Problem.
Wherever "wyszukiwania" turns up in a line of the entries below, that line counts. Say how many such lines there are, with no other words.

Source data.
<<<<

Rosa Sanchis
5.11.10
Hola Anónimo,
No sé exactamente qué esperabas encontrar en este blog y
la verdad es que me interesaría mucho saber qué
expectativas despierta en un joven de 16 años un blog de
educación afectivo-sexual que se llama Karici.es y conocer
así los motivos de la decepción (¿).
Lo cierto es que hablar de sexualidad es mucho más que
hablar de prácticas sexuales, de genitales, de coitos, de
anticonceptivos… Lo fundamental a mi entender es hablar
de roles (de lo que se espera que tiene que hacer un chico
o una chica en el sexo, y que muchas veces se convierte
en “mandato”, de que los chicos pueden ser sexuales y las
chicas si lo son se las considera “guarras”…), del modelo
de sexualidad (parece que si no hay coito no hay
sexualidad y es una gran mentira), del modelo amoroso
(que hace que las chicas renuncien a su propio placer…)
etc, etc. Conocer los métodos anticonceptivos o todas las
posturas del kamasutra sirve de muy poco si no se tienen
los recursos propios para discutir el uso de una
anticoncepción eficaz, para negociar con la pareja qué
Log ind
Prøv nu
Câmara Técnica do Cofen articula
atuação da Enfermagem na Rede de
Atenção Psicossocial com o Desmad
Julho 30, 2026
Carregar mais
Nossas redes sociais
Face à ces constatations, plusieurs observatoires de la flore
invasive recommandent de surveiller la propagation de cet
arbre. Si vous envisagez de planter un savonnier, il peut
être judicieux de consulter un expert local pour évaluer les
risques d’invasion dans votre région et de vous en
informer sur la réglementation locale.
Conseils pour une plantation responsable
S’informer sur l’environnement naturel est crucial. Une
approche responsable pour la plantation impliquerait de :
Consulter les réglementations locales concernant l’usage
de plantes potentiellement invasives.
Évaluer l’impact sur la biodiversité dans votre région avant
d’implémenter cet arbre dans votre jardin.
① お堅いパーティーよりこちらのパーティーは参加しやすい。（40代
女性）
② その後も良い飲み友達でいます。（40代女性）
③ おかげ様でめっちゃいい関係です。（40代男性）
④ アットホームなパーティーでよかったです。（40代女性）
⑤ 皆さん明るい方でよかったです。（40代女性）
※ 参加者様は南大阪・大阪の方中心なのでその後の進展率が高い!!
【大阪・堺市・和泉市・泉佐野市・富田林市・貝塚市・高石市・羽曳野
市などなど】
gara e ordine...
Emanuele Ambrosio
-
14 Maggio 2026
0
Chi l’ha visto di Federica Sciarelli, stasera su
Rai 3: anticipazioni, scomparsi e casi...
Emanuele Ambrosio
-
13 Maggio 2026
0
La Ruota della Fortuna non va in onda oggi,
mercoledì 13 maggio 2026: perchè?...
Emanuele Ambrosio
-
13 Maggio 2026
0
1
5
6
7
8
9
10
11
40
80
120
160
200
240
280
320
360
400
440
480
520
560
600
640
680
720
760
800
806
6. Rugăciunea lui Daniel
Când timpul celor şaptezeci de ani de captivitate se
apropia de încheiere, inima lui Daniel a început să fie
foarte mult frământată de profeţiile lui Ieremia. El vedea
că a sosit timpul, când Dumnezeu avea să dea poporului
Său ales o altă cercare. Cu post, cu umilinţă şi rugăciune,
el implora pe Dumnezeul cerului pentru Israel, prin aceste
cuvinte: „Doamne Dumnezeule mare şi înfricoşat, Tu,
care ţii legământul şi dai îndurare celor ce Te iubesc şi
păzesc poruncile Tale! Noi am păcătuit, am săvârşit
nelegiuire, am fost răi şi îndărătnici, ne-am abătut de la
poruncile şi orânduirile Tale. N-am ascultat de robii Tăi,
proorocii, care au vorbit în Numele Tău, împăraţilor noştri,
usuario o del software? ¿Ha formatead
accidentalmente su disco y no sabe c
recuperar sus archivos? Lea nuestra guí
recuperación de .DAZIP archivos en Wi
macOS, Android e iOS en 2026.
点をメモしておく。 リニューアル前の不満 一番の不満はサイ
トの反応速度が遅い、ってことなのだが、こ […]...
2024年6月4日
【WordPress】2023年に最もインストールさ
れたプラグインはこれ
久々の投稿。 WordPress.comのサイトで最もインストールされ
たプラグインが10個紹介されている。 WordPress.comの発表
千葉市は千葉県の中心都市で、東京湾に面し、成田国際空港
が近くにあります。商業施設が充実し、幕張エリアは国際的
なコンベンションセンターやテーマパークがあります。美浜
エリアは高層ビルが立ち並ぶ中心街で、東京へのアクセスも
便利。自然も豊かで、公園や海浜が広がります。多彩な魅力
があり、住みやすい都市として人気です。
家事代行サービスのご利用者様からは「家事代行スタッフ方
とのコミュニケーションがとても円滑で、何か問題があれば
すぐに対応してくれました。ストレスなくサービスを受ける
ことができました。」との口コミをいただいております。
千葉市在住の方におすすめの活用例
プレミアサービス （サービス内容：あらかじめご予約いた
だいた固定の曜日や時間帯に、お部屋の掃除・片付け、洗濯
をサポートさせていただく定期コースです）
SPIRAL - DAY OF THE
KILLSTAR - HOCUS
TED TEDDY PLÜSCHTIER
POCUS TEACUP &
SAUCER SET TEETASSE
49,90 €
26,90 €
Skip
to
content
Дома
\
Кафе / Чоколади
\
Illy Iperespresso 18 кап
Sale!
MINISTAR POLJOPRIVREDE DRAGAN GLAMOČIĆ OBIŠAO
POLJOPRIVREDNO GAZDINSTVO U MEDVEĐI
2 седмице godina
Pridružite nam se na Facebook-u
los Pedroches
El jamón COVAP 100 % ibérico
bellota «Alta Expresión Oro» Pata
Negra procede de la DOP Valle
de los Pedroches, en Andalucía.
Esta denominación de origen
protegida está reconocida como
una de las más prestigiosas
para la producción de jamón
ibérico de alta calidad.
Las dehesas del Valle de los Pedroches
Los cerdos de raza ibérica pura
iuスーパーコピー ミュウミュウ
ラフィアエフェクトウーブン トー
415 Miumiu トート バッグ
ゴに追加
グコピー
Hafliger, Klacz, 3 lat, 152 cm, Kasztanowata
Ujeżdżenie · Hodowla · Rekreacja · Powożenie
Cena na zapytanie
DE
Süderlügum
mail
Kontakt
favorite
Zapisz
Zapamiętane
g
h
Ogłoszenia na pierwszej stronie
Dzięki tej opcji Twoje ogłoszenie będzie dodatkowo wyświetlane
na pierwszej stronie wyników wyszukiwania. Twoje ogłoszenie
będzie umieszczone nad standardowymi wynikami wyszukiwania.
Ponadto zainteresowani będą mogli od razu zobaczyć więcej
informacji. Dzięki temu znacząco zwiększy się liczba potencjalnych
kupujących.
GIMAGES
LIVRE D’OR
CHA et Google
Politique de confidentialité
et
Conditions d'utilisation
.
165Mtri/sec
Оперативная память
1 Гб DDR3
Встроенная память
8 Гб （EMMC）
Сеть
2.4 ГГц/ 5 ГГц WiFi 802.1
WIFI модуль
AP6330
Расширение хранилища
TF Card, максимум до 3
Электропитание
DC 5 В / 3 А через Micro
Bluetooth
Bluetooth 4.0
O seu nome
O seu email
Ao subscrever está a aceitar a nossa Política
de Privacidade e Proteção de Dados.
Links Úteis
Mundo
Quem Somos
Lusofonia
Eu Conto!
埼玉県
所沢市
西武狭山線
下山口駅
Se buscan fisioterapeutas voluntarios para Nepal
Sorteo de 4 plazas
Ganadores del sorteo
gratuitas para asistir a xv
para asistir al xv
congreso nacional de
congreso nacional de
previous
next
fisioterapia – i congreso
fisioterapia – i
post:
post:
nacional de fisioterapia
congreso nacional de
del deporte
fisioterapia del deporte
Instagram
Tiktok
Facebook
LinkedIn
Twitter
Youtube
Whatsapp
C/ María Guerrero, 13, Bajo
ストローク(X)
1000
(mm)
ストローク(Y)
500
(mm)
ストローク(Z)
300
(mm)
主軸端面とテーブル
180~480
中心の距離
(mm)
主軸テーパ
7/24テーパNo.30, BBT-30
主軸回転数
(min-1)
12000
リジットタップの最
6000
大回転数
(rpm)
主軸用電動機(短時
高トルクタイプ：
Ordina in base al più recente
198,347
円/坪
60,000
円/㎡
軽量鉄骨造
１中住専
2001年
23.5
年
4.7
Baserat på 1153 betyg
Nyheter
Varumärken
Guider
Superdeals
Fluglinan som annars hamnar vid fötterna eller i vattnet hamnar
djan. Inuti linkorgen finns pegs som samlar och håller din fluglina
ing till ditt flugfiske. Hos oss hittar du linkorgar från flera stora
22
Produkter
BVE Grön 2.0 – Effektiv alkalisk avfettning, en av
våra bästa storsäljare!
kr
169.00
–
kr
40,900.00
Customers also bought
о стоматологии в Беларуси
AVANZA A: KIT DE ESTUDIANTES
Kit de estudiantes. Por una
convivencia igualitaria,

>>>>

Exercise solution.
2